И сегодня – возможно, вследствие всего этого, – возводится новое обвинение: в тотальном плагиате вводной части «Перед Завесой»!
Хорошо, если я совершила плагиат, то без малейших колебаний могла бы признать и «заимствования». Но, напротив, у меня нет никакого желания признавать «параллельные места», так как у меня их не было; пусть даже «передача мыслей», как метко замечает «Pail Mall Gazette», и в моде и в почете. Как-то раз американская пресса подняла вой против Лонгфелло, который, заимствовав из какого-то (тогда неизвестного) немецкого перевода финский эпос Калевала, опубликовав его как собственную величественную поэму «Песнь о Гайавате», забыв при этом указать ее источник. Континентальная печать неоднократно высказывала различные обвинения такого рода. Нынешний год особенно богат на подобные «передачи мысли». Здесь и мэр Лондона, повторяющий слово в слово старую забытую проповедь м-ра Спургсона и клянущийся, что никогда не читал и не слышал о ней. Преподобный Роберт Брадло пишет книгу, и «Pail Mall Gazette» тут же опровергает ее как буквальную копию чьей-то чужой работы. У м-ра Гарри де Виндта, путешественника по Востоку, в его только что вышедшей в лондонской книге «Путешествие в Индию через Персию и Белуджистан» F.R.G.S. в придачу находит параллельные страницы со «Страной Белуджистан» А. В. Хьюга, идентичные verbatim et literatim. Миссис Парр отрицает в «British Weekly», что ее роман «Сэлли» сознательно или бессознательно заимствован из «Сэлли» мисс Уилкинс, и утверждает, что она не читала вышеупомянутой книги и не слышала имени ее автора и т. д. Наконец, всякий, кто читал «Жизнь Иисуса» Ренана, найдет, что автор путем предвидения совершил плагиат некоторых эпизодов, описанных стихами в «Свете Мира». Также даже сэр Эдвин Арнольд, многообразному и признанному таланту которого не требуется помощь чужого воображения, забыл поблагодарить французских академиков за свои картины горы Табор и Галилеи в прозе, которые он так элегантно переложил на стихи в своей недавней поэме. Впрочем, в этой фазе нашей цивилизации, fin de siècle, можно почитать за счастье войти в такую замечательную и многочисленную компанию плагиаторов. Однако я не могу претендовать на такую высокую честь, ибо, как уже сказала, – изо всей вводной части «Перед Завесой» заявляю как о своих только об определенных отрывках из глоссария, прилагаемого к ней, а раздел о платонизме, который ныне преподносится как «бесстыдный плагиат», написан профессором А. Уайлдером.

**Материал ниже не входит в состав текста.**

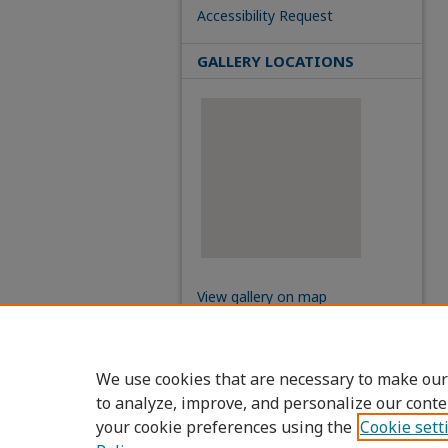
Accessibility Request
GALLERY LOCATIONS
View gallery on map
View gallery in Google Earth
We use cookies that are necessary to make our
to analyze, improve, and personalize our conte
your cookie preferences using the
Cookie sett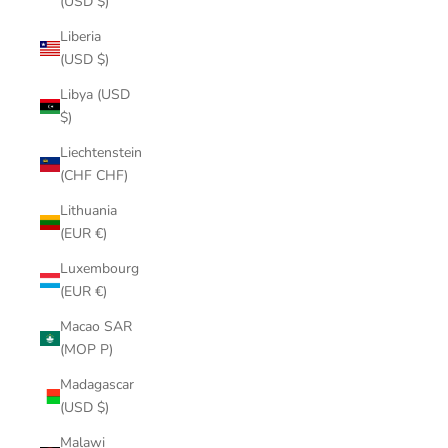
(USD $)
Liberia
(USD $)
Libya (USD
$)
Liechtenstein
(CHF CHF)
Lithuania
(EUR €)
Luxembourg
(EUR €)
Macao SAR
(MOP P)
Madagascar
(USD $)
Malawi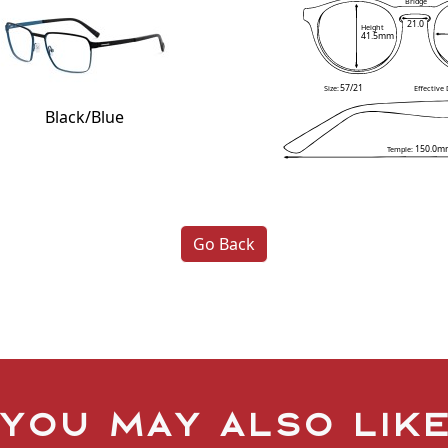
Bridge
21.0
Height
41.5mm
57/21
Size:
Effective
Black/Blue
150.0m
Temple:
Go Back
You may also lik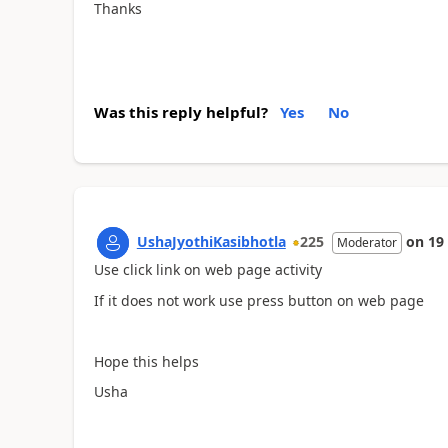
Thanks
Was this reply helpful?
Yes
No
UshaJyothiKasibhotla
225
on
19
Moderator
Use click link on web page activity
If it does not work use press button on web page
Hope this helps
Usha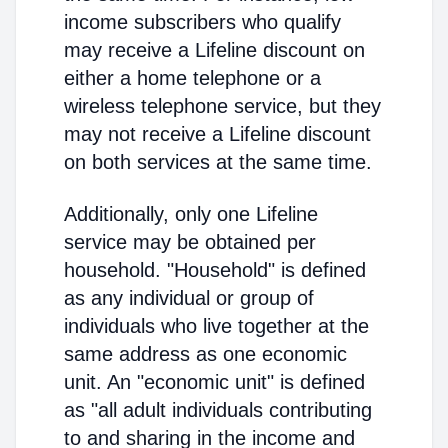
income subscribers who qualify
may receive a Lifeline discount on
either a home telephone or a
wireless telephone service, but they
may not receive a Lifeline discount
on both services at the same time.
Additionally, only one Lifeline
service may be obtained per
household. "Household" is defined
as any individual or group of
individuals who live together at the
same address as one economic
unit. An "economic unit" is defined
as "all adult individuals contributing
to and sharing in the income and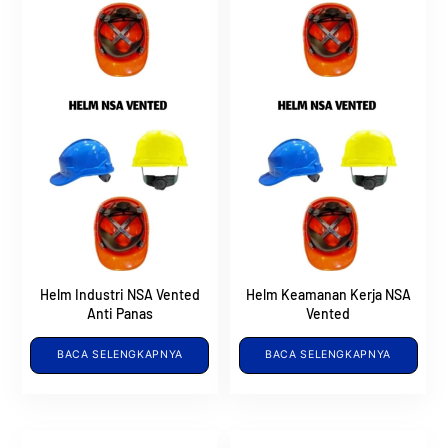
Helm Industri NSA Vented
Helm Keamanan Kerja NSA
Anti Panas
Vented
BACA SELENGKAPNYA
BACA SELENGKAPNYA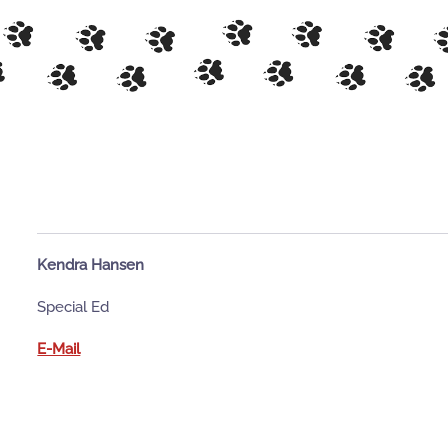
Kendra Hansen
Special Ed
E-Mail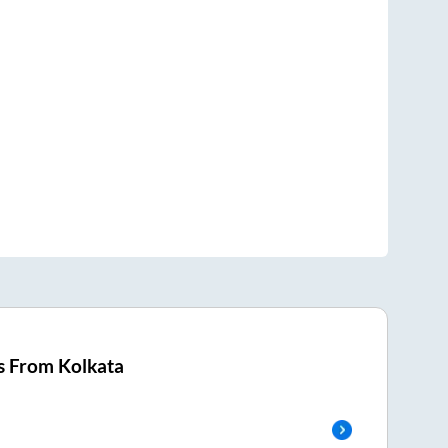
s From
Kolkata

Этого джентльмена, ныне живущего в Нью-Йорке или недалеко от него, могут спросить, истинно мое утверждение или нет. Он слишком благороден и учен, чтобы чего-то бояться и ради этого отрицать. Он настаивал на том, чтобы к Введению присоединить своего рода глоссарий, объясняющий греческие и санскритские термины, которыми изобилует работа, а также помог в этом. Я попросила его написать краткую статью о платонистах, которую он любезно предоставил. Таким образом, со стр. 11 по стр. 22 текст его, за исключением некоторых вставок, прерывающих рассказ о философах-платонистах до того чтобы показать идентичность их идей с идеями индуистских священных книг. Кто сегодня, знающий д-ра А. Уайлдера лично либо его имя и отдающий себе полный отчет в огромной эрудиции этого выдающегося платониста, редактора многочисленных научных трудов,[364] станет столь безрассуден, чтобы обвинять его в «плагиате» чужих работ? В сноске я даю названия нескольких платоноведческих и других работ под его редакцией. Обвинения выглядят просто абсурдными!
Вполне возможно, что д-р Уайлдер, либо забывал поставить кавычки перед и после отрывков, выписываемых им в свою статью у разных авторов, либо из-за своего очень неразборчивого почерка отмечать их с недостаточной тщательностью. Невозможно по прошествии почти пятнадцати лет вспомнить и проверить все факты. До сегодняшнего дня мне представлялось, что это описание платоников было его собственным, и более ничьим. Но ныне враги углядели цитаты без кавычек и объявили д-ра Уайлдера – пожалуй, еще крикливее, чем автора «Разоблаченной Изиды», – плагиатором и мошенником. Возможно, найдут и большее, поскольку эта моя работа неисчерпаема по части неверного цитирования, опечаток и ошибок, за которые я не могу признать себя «виновной» в общепринятом смысле. Однако, пусть клеветники злословят и далее, но и в следующие пятнадцать лет, как и в прошедшие, они увидят, что чего бы они ни делали, они не в силах ни сокрушить теософии, ни причинить мне вред. У меня нет авторского тщеславия; и годы несправедливых гонений и оскорблений сделали меня совершенно равнодушной к тому, что публика может подумать обо мне лично.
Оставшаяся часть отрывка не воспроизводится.